Is Congress any more productive than it used to be?
After previous sessions characterized by government shutdowns and legislative gridlock, the 114th Congress is showing strides towards effectiveness in its first 90 days, a new study by the Bipartisan Policy Center finds.
To determine the two chambers' productivity levels, the organization's new "Healthy Congress Index" considers a few key measures, including the number of Congressional calendar days actually spent on legislative business. It reports that the House and Senate had more working days -- 36 days for the House, and 43 in the Senate -- during the first three months of 2015 than they did in the previous two sessions. This is hardly a record: both the 110th Congress and 111th exceeded that amount.
But the Bipartisan Center was glad to see any signs of improvement for the legislative branch, which has suffered from approval ratings that have consistently been below 25 percent in the last few years.
"I'm pleased to see early signs of progress toward a better-functioning Congress, but there's still a long way to go," former Senate Majority Leader Tom Daschle, a co-chair of BPC's Commission on Political Reform, said in a release of the report.
Another key measure of the index, congressional committees' reported number of bills, showed higher amounts than during recent Congresses. The Senate also considered just over 200 amendments in the first quarter of the year, the second-highest number on record for those sessions assessed in the index.

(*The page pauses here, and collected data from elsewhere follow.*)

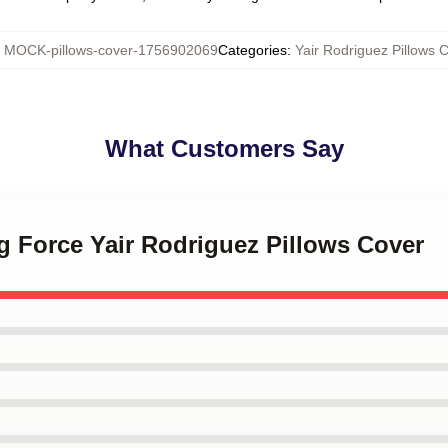
:
MOCK-pillows-cover-1756902069
Categories
:
Yair Rodriguez Pillows 
What Customers Say
ng Force Yair Rodriguez Pillows Cover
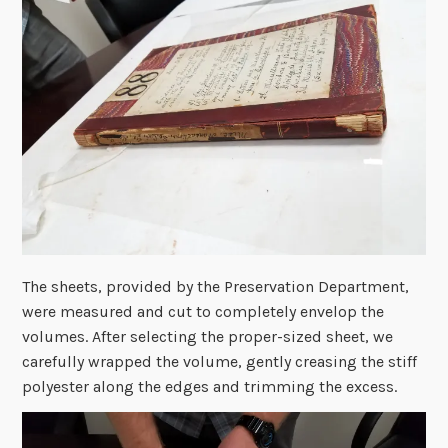
The sheets, provided by the Preservation Department,
were measured and cut to completely envelop the
volumes. After selecting the proper-sized sheet, we
carefully wrapped the volume, gently creasing the stiff
polyester along the edges and trimming the excess.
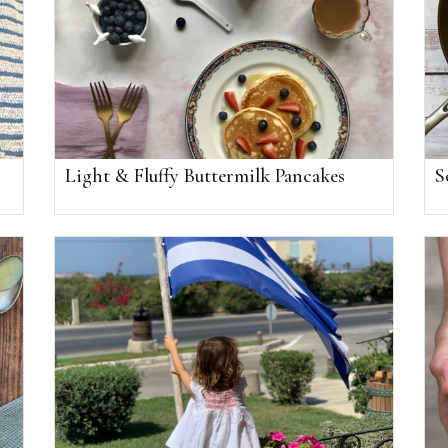
Light & Fluffy Buttermilk Pancakes
S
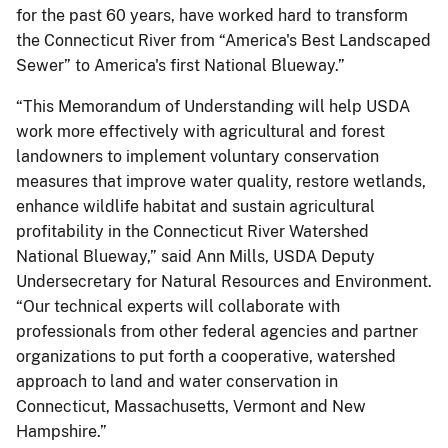
for the past 60 years, have worked hard to transform
the Connecticut River from “America's Best Landscaped
Sewer” to America's first National Blueway.”
“This Memorandum of Understanding will help USDA
work more effectively with agricultural and forest
landowners to implement voluntary conservation
measures that improve water quality, restore wetlands,
enhance wildlife habitat and sustain agricultural
profitability in the Connecticut River Watershed
National Blueway,” said Ann Mills, USDA Deputy
Undersecretary for Natural Resources and Environment.
“Our technical experts will collaborate with
professionals from other federal agencies and partner
organizations to put forth a cooperative, watershed
approach to land and water conservation in
Connecticut, Massachusetts, Vermont and New
Hampshire.”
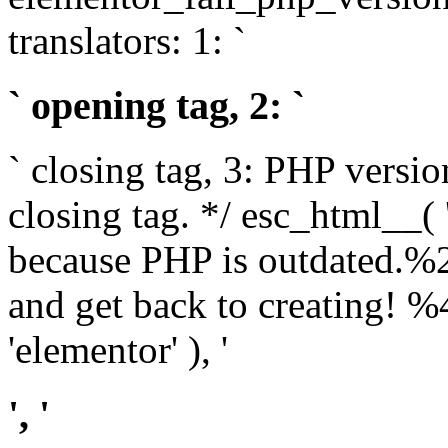
translators: 1: `
` opening tag, 2: `
` closing tag, 3: PHP versio
closing tag. */ esc_html__(
because PHP is outdated.%
and get back to creating!
'elementor' ), '
', '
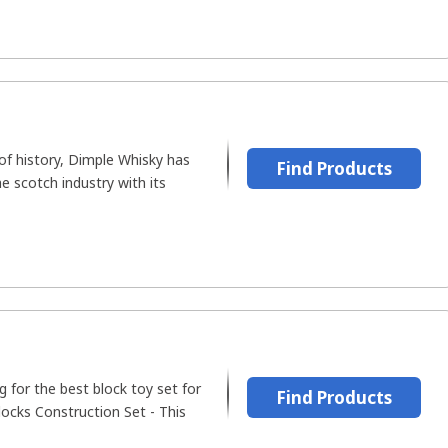
of history, Dimple Whisky has
Find Products
e scotch industry with its
 for the best block toy set for
Find Products
ocks Construction Set - This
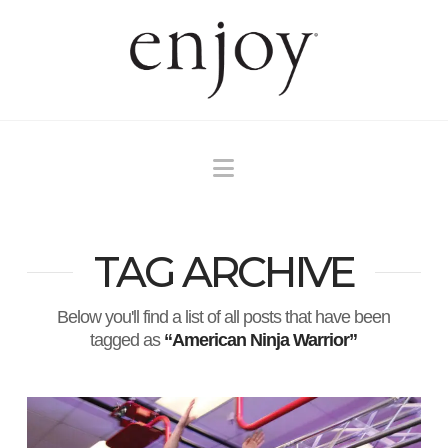
Navigation
TAG ARCHIVE
Below you'll find a list of all posts that have been
tagged as
“American Ninja Warrior”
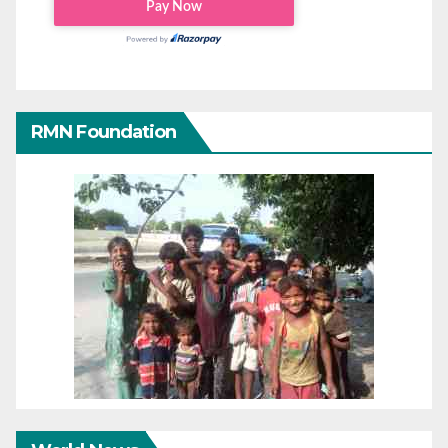
RMN Foundation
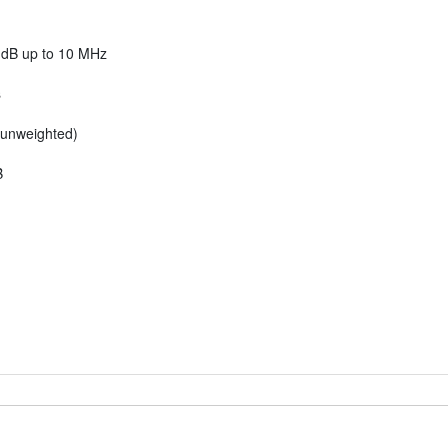
 dB up to 10 MHz
s
 unweighted)
B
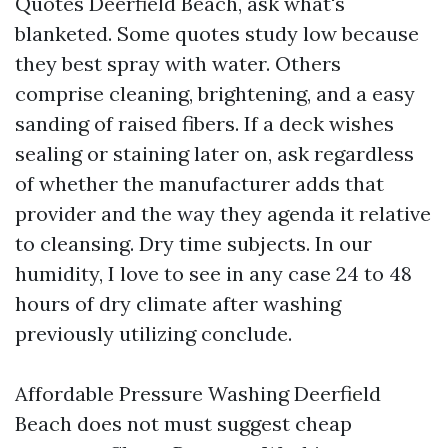
Quotes Deerfield Beach, ask what's
blanketed. Some quotes study low because
they best spray with water. Others
comprise cleaning, brightening, and a easy
sanding of raised fibers. If a deck wishes
sealing or staining later on, ask regardless
of whether the manufacturer adds that
provider and the way they agenda it relative
to cleansing. Dry time subjects. In our
humidity, I love to see in any case 24 to 48
hours of dry climate after washing
previously utilizing conclude.
Affordable Pressure Washing Deerfield
Beach does not must suggest cheap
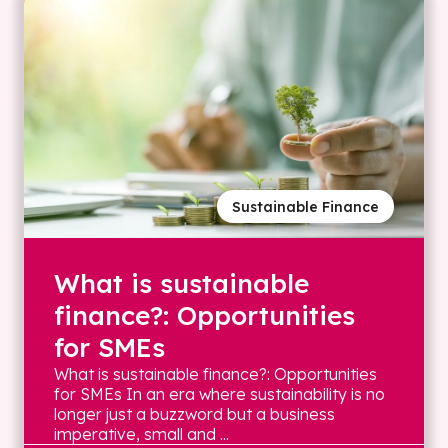
Sustainable Finance
What is sustainable
finance?: Opportunities
for SMEs
What is sustainable finance?: Opportunities
for SMEs In an era where sustainability is no
longer just a buzzword but a business
imperative, small and ...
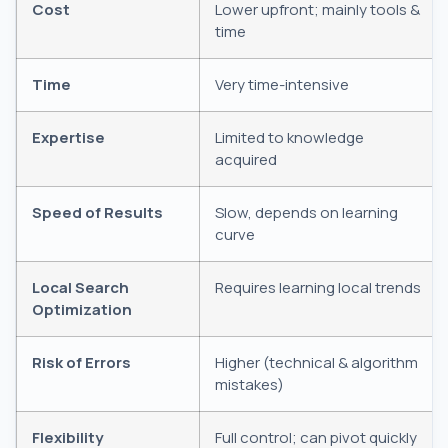
Cost
Lower upfront; mainly tools &
time
Time
Very time-intensive
Expertise
Limited to knowledge
acquired
Speed of Results
Slow, depends on learning
curve
Local Search
Requires learning local trends
Optimization
Risk of Errors
Higher (technical & algorithm
mistakes)
Flexibility
Full control; can pivot quickly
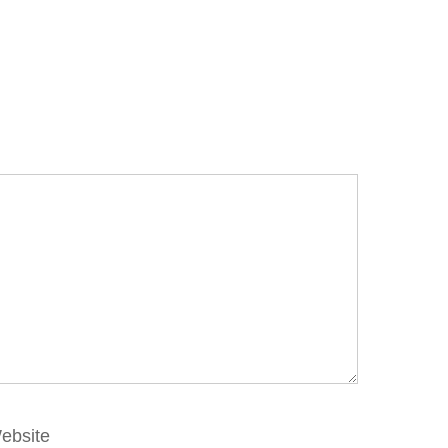
ebsite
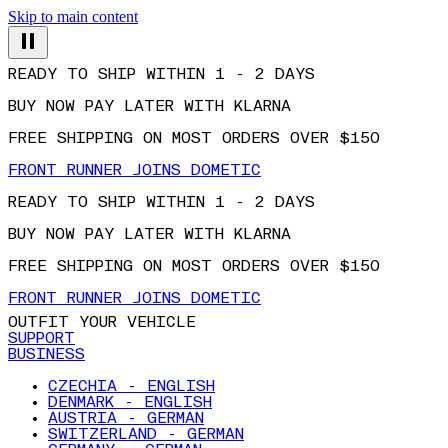
Skip to main content
READY TO SHIP WITHIN 1 - 2 DAYS
BUY NOW PAY LATER WITH KLARNA
FREE SHIPPING ON MOST ORDERS OVER $150
FRONT RUNNER JOINS DOMETIC
READY TO SHIP WITHIN 1 - 2 DAYS
BUY NOW PAY LATER WITH KLARNA
FREE SHIPPING ON MOST ORDERS OVER $150
FRONT RUNNER JOINS DOMETIC
OUTFIT YOUR VEHICLE
SUPPORT
BUSINESS
CZECHIA - ENGLISH
DENMARK - ENGLISH
AUSTRIA - GERMAN
SWITZERLAND - GERMAN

Leaders in the two chambers have promised less instances of partisan gridlock after the 2014 elections. The 2010 election brought the rise of tea party members, who slowed congressional action down. There were fewer tea party members elected in 2014, and tea party senate candidates failed to defeat incumbents in the primaries. Now BPC says the new Congress is finally "showing signs of life".
The policy center admits that "it is not enough to judge the performance of a Congress after the three months in session," but it states that Congress may "slowly beginning to move in the right direction."